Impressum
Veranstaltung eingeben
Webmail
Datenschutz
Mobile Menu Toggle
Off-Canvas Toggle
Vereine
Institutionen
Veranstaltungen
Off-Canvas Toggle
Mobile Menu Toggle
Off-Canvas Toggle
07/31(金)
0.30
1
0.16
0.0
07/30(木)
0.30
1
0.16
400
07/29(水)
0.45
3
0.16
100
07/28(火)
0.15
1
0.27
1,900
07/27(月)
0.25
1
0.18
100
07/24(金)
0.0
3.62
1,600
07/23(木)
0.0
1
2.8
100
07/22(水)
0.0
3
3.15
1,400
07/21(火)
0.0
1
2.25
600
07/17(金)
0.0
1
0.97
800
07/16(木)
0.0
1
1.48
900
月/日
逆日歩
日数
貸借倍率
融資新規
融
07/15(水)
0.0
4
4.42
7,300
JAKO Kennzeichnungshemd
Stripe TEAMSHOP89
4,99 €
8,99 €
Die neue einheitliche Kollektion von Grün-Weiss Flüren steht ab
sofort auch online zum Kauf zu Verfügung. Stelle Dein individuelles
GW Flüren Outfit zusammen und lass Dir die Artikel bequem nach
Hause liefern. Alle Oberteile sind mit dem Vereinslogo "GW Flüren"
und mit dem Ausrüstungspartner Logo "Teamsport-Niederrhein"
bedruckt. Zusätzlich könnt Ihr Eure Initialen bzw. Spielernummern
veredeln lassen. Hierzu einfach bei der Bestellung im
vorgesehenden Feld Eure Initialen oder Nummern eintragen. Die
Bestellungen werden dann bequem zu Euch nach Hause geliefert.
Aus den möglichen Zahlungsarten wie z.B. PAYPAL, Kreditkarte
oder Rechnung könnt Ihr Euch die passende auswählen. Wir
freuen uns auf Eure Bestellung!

━━━━━━━━

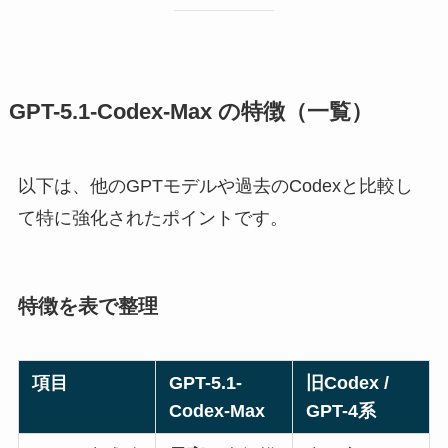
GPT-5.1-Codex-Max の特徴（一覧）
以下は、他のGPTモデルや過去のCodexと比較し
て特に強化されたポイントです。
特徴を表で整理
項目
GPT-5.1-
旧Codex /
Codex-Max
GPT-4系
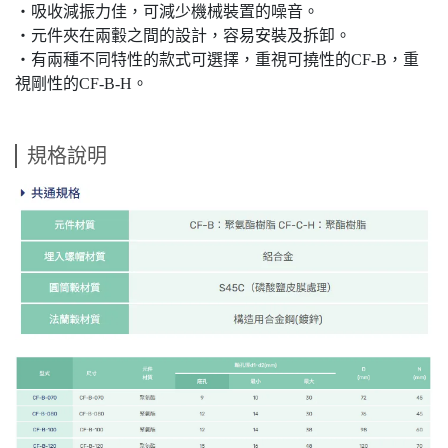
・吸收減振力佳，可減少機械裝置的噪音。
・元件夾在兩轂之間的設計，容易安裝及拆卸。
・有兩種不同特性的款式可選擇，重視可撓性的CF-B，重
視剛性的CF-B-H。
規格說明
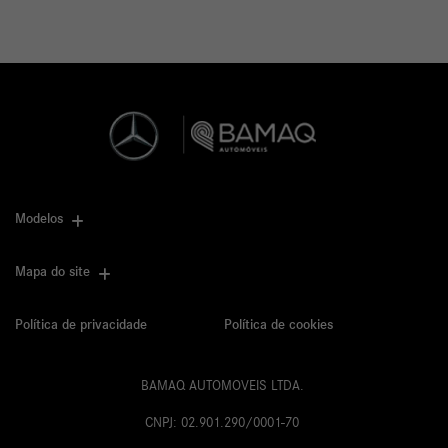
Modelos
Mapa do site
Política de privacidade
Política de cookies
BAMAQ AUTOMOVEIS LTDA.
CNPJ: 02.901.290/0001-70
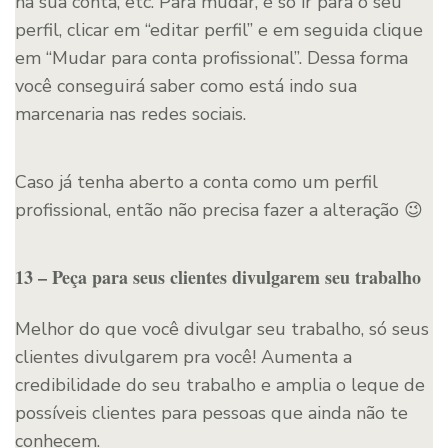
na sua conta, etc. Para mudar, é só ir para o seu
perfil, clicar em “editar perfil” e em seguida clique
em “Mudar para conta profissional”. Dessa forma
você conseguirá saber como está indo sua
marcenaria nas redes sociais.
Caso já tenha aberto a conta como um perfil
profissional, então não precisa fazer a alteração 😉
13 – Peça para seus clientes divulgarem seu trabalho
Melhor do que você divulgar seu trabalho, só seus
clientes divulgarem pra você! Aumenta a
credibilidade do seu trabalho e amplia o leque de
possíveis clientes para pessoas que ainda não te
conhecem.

━━━━━━━━

What is required => Across the material above, how many lines include the string "Initialen"? Only the number is wanted.

Answer section => 2